→ **What is required**: Below are some entries; can you quote all of them exactly?
Data for the task section start
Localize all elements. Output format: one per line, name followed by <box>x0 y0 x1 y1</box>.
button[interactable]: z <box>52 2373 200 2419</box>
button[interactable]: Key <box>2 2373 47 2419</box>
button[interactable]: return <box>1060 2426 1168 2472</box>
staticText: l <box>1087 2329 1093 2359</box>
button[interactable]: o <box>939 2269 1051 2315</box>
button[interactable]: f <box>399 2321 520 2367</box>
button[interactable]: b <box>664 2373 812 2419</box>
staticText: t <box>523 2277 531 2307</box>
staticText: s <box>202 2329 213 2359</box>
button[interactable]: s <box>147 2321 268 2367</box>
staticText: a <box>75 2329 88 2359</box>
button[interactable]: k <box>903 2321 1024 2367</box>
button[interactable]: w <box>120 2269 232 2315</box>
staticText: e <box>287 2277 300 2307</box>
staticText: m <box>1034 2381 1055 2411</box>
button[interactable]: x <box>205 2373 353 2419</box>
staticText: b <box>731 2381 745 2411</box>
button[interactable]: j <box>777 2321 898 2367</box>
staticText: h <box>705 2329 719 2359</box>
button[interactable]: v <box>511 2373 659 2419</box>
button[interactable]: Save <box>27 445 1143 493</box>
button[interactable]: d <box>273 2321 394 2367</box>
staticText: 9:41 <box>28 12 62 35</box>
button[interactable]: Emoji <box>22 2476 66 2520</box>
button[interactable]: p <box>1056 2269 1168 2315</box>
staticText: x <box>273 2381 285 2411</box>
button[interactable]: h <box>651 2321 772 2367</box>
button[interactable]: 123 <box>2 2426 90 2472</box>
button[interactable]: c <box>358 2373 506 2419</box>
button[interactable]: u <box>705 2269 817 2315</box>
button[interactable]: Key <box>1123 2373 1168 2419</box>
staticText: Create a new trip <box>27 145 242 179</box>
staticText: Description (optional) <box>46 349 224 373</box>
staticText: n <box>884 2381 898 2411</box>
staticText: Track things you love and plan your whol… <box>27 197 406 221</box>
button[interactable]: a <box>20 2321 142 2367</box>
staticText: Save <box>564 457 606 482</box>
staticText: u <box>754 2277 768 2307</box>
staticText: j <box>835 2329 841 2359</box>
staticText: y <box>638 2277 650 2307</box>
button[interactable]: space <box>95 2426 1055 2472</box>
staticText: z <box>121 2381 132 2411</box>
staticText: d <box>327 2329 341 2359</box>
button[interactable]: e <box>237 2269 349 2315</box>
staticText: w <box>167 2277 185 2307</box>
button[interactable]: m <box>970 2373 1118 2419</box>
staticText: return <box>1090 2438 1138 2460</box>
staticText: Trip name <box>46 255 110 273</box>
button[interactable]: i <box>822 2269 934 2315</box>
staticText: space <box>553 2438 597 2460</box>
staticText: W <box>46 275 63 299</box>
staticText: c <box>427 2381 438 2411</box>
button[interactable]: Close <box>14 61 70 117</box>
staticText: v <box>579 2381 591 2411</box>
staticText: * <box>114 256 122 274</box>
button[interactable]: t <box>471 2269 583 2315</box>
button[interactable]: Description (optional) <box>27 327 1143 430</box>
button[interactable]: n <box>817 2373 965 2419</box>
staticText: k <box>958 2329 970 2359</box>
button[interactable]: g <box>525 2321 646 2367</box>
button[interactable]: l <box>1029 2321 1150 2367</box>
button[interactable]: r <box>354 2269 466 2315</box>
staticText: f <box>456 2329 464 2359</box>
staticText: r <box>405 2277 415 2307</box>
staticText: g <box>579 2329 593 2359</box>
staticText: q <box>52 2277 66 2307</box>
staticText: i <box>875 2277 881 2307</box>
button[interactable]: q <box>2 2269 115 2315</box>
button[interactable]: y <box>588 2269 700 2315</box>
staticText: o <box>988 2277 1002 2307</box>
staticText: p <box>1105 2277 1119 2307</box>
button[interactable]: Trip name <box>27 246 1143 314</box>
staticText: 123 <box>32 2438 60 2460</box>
Data for the task section end
→ **The completed task**:
Localize all elements. Output format: one per line, name followed by <box>x0 y0 x1 y1</box>.
button[interactable]: z <box>52 2373 200 2419</box>
button[interactable]: Key <box>2 2373 47 2419</box>
button[interactable]: return <box>1060 2426 1168 2472</box>
staticText: l <box>1087 2329 1093 2359</box>
button[interactable]: o <box>939 2269 1051 2315</box>
button[interactable]: f <box>399 2321 520 2367</box>
button[interactable]: b <box>664 2373 812 2419</box>
staticText: t <box>523 2277 531 2307</box>
staticText: s <box>202 2329 213 2359</box>
button[interactable]: s <box>147 2321 268 2367</box>
staticText: a <box>75 2329 88 2359</box>
button[interactable]: k <box>903 2321 1024 2367</box>
button[interactable]: w <box>120 2269 232 2315</box>
staticText: e <box>287 2277 300 2307</box>
staticText: m <box>1034 2381 1055 2411</box>
button[interactable]: x <box>205 2373 353 2419</box>
staticText: b <box>731 2381 745 2411</box>
button[interactable]: j <box>777 2321 898 2367</box>
staticText: h <box>705 2329 719 2359</box>
button[interactable]: v <box>511 2373 659 2419</box>
button[interactable]: Save <box>27 445 1143 493</box>
button[interactable]: d <box>273 2321 394 2367</box>
staticText: 9:41 <box>28 12 62 35</box>
button[interactable]: Emoji <box>22 2476 66 2520</box>
button[interactable]: p <box>1056 2269 1168 2315</box>
staticText: x <box>273 2381 285 2411</box>
button[interactable]: h <box>651 2321 772 2367</box>
button[interactable]: 123 <box>2 2426 90 2472</box>
button[interactable]: c <box>358 2373 506 2419</box>
button[interactable]: u <box>705 2269 817 2315</box>
button[interactable]: Key <box>1123 2373 1168 2419</box>
staticText: Create a new trip <box>27 145 242 179</box>
staticText: Description (optional) <box>46 349 224 373</box>
staticText: n <box>884 2381 898 2411</box>
staticText: Track things you love and plan your whol… <box>27 197 406 221</box>
button[interactable]: a <box>20 2321 142 2367</box>
staticText: Save <box>564 457 606 482</box>
staticText: u <box>754 2277 768 2307</box>
staticText: j <box>835 2329 841 2359</box>
staticText: y <box>638 2277 650 2307</box>
button[interactable]: space <box>95 2426 1055 2472</box>
staticText: z <box>121 2381 132 2411</box>
staticText: d <box>327 2329 341 2359</box>
button[interactable]: e <box>237 2269 349 2315</box>
staticText: w <box>167 2277 185 2307</box>
button[interactable]: m <box>970 2373 1118 2419</box>
staticText: return <box>1090 2438 1138 2460</box>
staticText: Trip name <box>46 255 110 273</box>
button[interactable]: i <box>822 2269 934 2315</box>
staticText: space <box>553 2438 597 2460</box>
staticText: W <box>46 275 63 299</box>
staticText: c <box>427 2381 438 2411</box>
button[interactable]: Close <box>14 61 70 117</box>
staticText: v <box>579 2381 591 2411</box>
staticText: * <box>114 256 122 274</box>
button[interactable]: t <box>471 2269 583 2315</box>
button[interactable]: Description (optional) <box>27 327 1143 430</box>
button[interactable]: n <box>817 2373 965 2419</box>
staticText: k <box>958 2329 970 2359</box>
button[interactable]: g <box>525 2321 646 2367</box>
button[interactable]: l <box>1029 2321 1150 2367</box>
button[interactable]: r <box>354 2269 466 2315</box>
staticText: f <box>456 2329 464 2359</box>
staticText: r <box>405 2277 415 2307</box>
staticText: g <box>579 2329 593 2359</box>
staticText: q <box>52 2277 66 2307</box>
staticText: i <box>875 2277 881 2307</box>
button[interactable]: q <box>2 2269 115 2315</box>
button[interactable]: y <box>588 2269 700 2315</box>
staticText: o <box>988 2277 1002 2307</box>
staticText: p <box>1105 2277 1119 2307</box>
button[interactable]: Trip name <box>27 246 1143 314</box>
staticText: 123 <box>32 2438 60 2460</box>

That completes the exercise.